(Dataset entries)

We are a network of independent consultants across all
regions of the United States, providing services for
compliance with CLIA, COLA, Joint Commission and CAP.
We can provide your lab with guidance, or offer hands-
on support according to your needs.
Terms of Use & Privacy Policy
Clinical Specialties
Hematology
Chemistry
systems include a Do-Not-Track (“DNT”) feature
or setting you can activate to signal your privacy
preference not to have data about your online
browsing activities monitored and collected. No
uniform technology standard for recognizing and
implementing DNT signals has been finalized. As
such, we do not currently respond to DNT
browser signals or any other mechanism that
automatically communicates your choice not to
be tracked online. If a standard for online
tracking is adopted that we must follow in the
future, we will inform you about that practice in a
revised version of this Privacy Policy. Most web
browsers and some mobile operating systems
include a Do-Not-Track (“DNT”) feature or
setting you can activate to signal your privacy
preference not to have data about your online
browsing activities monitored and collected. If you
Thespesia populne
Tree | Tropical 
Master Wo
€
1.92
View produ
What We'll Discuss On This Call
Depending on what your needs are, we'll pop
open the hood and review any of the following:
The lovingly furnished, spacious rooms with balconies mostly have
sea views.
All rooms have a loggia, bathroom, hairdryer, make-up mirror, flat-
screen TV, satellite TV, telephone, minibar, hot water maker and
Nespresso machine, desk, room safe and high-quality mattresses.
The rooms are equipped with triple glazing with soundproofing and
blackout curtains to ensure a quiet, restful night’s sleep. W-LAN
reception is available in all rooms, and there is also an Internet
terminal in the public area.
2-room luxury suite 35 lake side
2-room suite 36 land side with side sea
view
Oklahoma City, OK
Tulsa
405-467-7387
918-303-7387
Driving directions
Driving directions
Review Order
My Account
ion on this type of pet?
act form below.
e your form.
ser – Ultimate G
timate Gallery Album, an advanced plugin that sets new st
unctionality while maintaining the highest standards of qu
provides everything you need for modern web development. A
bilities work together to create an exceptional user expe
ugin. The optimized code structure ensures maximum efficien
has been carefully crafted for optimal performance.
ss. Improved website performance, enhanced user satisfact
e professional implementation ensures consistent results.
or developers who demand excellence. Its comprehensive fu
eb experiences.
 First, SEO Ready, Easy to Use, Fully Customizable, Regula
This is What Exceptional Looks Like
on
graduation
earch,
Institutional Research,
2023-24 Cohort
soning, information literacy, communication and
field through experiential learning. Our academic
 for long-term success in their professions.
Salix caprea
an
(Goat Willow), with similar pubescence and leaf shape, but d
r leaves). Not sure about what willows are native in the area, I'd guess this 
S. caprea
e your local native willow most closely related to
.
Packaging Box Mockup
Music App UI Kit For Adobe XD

_What this task involves_: Exactly as written above, copy every line.

_Written answer_:
We are a network of independent consultants across all
regions of the United States, providing services for
compliance with CLIA, COLA, Joint Commission and CAP.
We can provide your lab with guidance, or offer hands-
on support according to your needs.
Terms of Use & Privacy Policy
Clinical Specialties
Hematology
Chemistry
systems include a Do-Not-Track (“DNT”) feature
or setting you can activate to signal your privacy
preference not to have data about your online
browsing activities monitored and collected. No
uniform technology standard for recognizing and
implementing DNT signals has been finalized. As
such, we do not currently respond to DNT
browser signals or any other mechanism that
automatically communicates your choice not to
be tracked online. If a standard for online
tracking is adopted that we must follow in the
future, we will inform you about that practice in a
revised version of this Privacy Policy. Most web
browsers and some mobile operating systems
include a Do-Not-Track (“DNT”) feature or
setting you can activate to signal your privacy
preference not to have data about your online
browsing activities monitored and collected. If you
Thespesia populne
Tree | Tropical 
Master Wo
€
1.92
View produ
What We'll Discuss On This Call
Depending on what your needs are, we'll pop
open the hood and review any of the following:
The lovingly furnished, spacious rooms with balconies mostly have
sea views.
All rooms have a loggia, bathroom, hairdryer, make-up mirror, flat-
screen TV, satellite TV, telephone, minibar, hot water maker and
Nespresso machine, desk, room safe and high-quality mattresses.
The rooms are equipped with triple glazing with soundproofing and
blackout curtains to ensure a quiet, restful night’s sleep. W-LAN
reception is available in all rooms, and there is also an Internet
terminal in the public area.
2-room luxury suite 35 lake side
2-room suite 36 land side with side sea
view
Oklahoma City, OK
Tulsa
405-467-7387
918-303-7387
Driving directions
Driving directions
Review Order
My Account
ion on this type of pet?
act form below.
e your form.
ser – Ultimate G
timate Gallery Album, an advanced plugin that sets new st
unctionality while maintaining the highest standards of qu
provides everything you need for modern web development. A
bilities work together to create an exceptional user expe
ugin. The optimized code structure ensures maximum efficien
has been carefully crafted for optimal performance.
ss. Improved website performance, enhanced user satisfact
e professional implementation ensures consistent results.
or developers who demand excellence. Its comprehensive fu
eb experiences.
 First, SEO Ready, Easy to Use, Fully Customizable, Regula
This is What Exceptional Looks Like
on
graduation
earch,
Institutional Research,
2023-24 Cohort
soning, information literacy, communication and
field through experiential learning. Our academic
 for long-term success in their professions.
Salix caprea
an
(Goat Willow), with similar pubescence and leaf shape, but d
r leaves). Not sure about what willows are native in the area, I'd guess this 
S. caprea
e your local native willow most closely related to
.
Packaging Box Mockup
Music App UI Kit For Adobe XD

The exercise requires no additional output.